━━━━━ Listed records ━━━━━

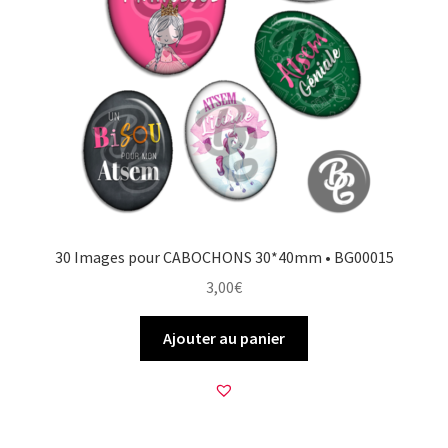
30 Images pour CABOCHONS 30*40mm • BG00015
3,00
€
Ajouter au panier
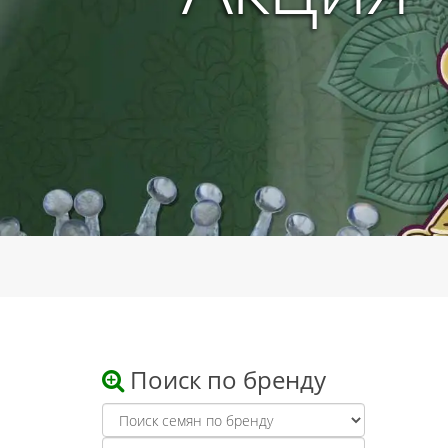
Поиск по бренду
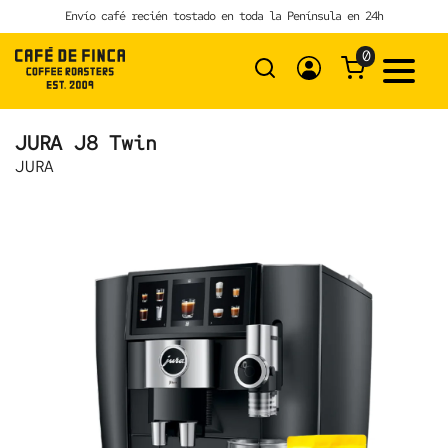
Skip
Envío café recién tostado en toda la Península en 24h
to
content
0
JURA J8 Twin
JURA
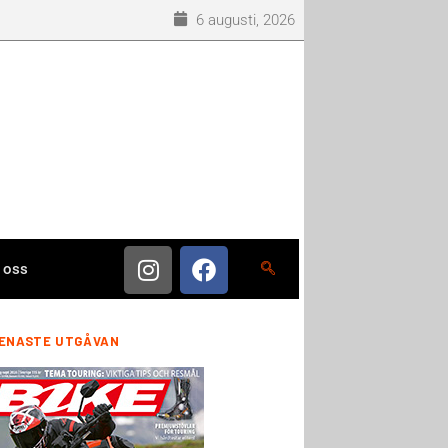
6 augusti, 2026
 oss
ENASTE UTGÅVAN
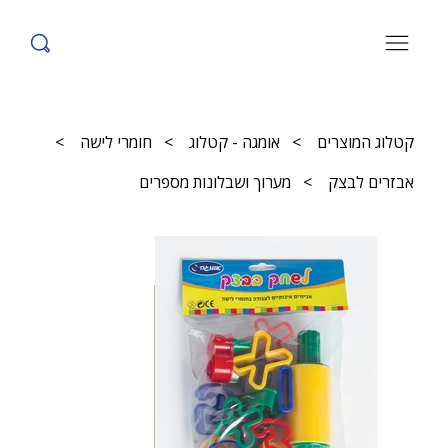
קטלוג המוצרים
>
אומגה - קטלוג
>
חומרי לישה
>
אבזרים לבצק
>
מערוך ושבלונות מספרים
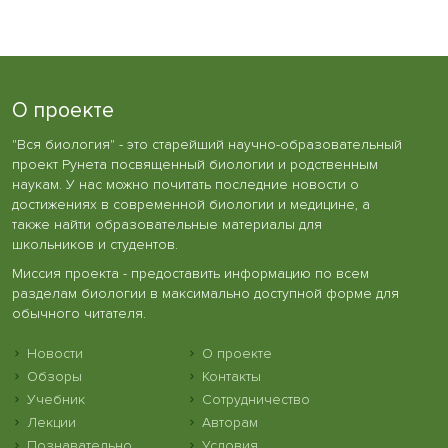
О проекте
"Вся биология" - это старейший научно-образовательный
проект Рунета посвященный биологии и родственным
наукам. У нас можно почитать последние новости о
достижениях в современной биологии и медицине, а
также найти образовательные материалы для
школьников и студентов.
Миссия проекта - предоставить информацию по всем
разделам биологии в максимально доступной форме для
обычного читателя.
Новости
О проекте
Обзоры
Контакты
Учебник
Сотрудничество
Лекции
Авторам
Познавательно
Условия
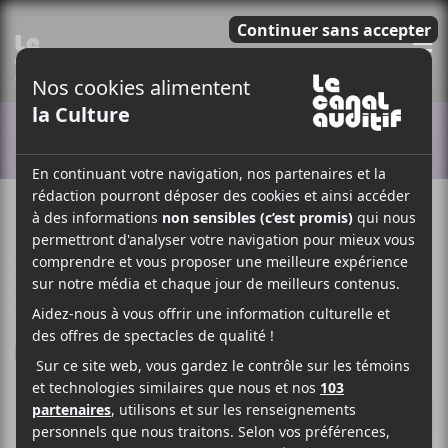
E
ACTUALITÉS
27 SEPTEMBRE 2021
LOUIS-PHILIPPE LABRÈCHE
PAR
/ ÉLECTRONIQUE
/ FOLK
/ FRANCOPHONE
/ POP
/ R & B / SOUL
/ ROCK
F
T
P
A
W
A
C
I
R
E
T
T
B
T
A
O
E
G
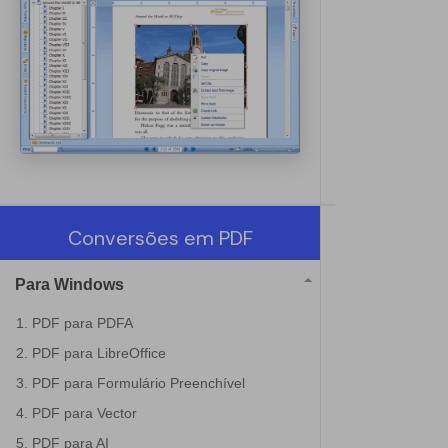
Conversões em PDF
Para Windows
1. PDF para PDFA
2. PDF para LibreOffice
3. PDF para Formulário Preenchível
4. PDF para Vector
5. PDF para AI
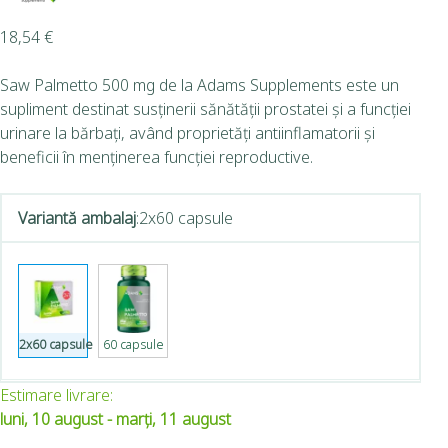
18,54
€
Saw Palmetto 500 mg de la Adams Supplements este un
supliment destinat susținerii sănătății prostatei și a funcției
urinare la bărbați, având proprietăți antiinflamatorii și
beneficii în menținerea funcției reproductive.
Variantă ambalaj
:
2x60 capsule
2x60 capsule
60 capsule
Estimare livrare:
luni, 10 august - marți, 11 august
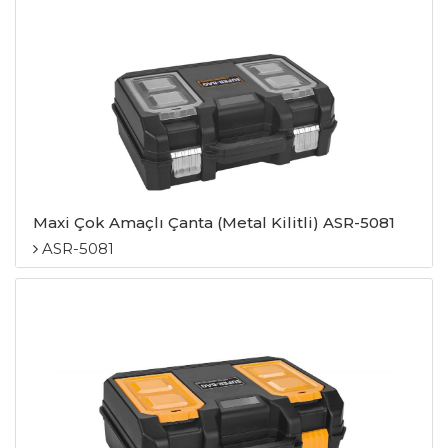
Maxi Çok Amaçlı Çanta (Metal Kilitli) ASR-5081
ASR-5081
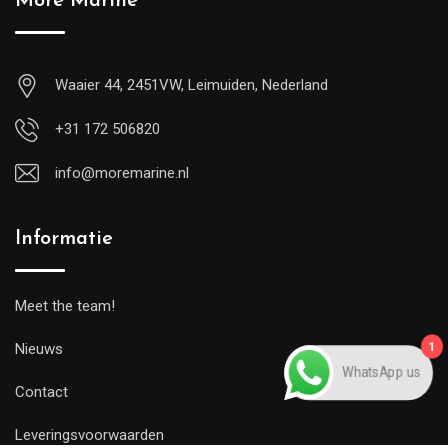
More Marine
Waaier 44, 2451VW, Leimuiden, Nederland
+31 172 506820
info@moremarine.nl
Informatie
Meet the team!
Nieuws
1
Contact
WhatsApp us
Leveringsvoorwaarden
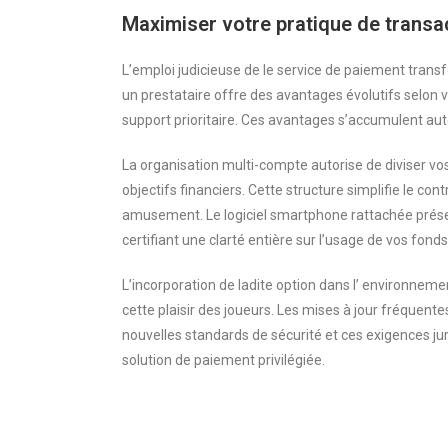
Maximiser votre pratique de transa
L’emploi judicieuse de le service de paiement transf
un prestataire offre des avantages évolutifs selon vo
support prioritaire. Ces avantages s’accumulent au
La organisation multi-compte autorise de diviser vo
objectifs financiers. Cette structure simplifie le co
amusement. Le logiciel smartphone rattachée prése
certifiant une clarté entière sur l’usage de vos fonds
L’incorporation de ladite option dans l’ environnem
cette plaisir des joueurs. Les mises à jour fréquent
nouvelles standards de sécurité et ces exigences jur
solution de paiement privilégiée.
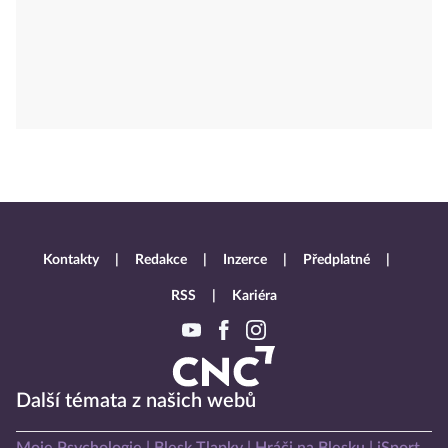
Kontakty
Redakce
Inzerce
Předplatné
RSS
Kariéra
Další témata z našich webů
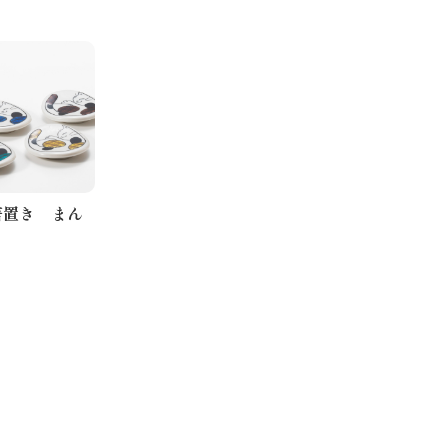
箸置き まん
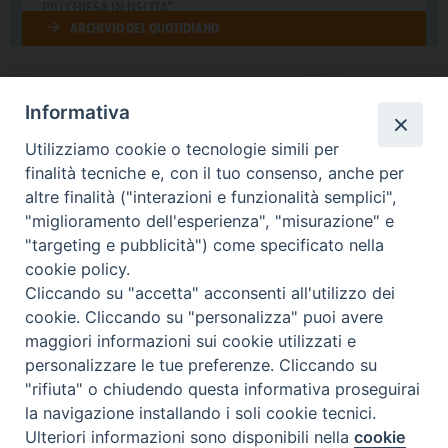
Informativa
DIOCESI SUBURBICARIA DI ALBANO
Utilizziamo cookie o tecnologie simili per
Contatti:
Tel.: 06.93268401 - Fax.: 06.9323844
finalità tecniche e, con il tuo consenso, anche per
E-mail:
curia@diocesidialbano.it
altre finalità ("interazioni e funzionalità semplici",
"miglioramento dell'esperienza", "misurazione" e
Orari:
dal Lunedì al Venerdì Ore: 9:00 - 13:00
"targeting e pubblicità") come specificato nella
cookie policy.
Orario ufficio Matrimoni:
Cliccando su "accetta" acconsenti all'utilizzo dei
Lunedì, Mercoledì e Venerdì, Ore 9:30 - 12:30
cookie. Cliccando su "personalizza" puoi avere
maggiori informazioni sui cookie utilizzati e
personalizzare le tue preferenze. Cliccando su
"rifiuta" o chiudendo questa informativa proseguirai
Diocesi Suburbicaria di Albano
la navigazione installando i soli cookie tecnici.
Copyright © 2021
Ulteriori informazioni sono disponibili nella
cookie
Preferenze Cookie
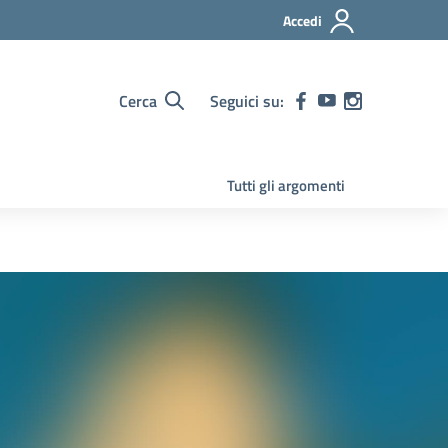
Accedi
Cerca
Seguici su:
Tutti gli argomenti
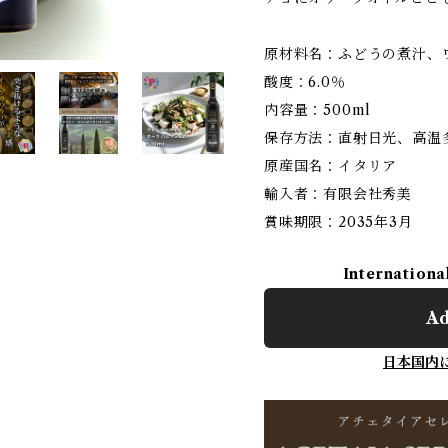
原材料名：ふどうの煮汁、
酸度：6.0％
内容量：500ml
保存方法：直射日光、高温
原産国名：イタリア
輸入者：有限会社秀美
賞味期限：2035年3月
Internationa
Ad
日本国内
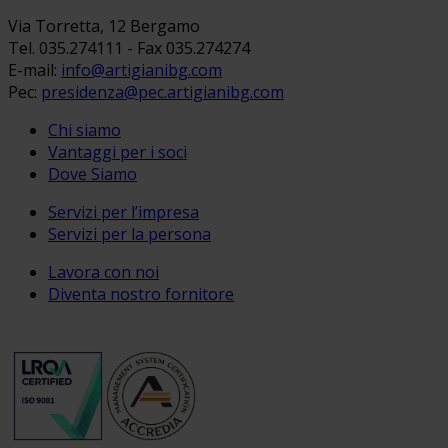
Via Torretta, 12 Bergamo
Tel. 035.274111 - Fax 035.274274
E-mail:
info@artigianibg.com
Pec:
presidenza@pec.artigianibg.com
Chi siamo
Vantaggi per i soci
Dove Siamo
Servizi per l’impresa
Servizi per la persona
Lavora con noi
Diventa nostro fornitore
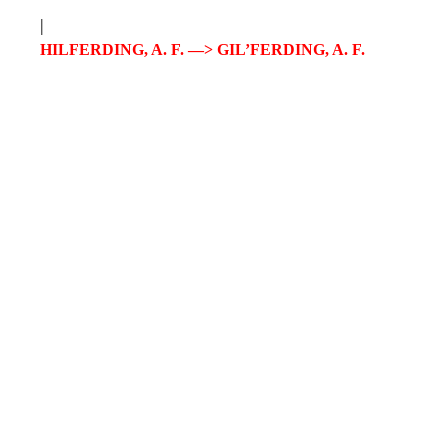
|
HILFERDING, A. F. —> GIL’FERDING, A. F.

━━━━━

Could you find every line in the records above that contains the word "биологии" and copy it?

проект Рунета посвященный биологии и родственным
достижениях в современной биологии и медицине, а
разделам биологии в максимально доступной форме для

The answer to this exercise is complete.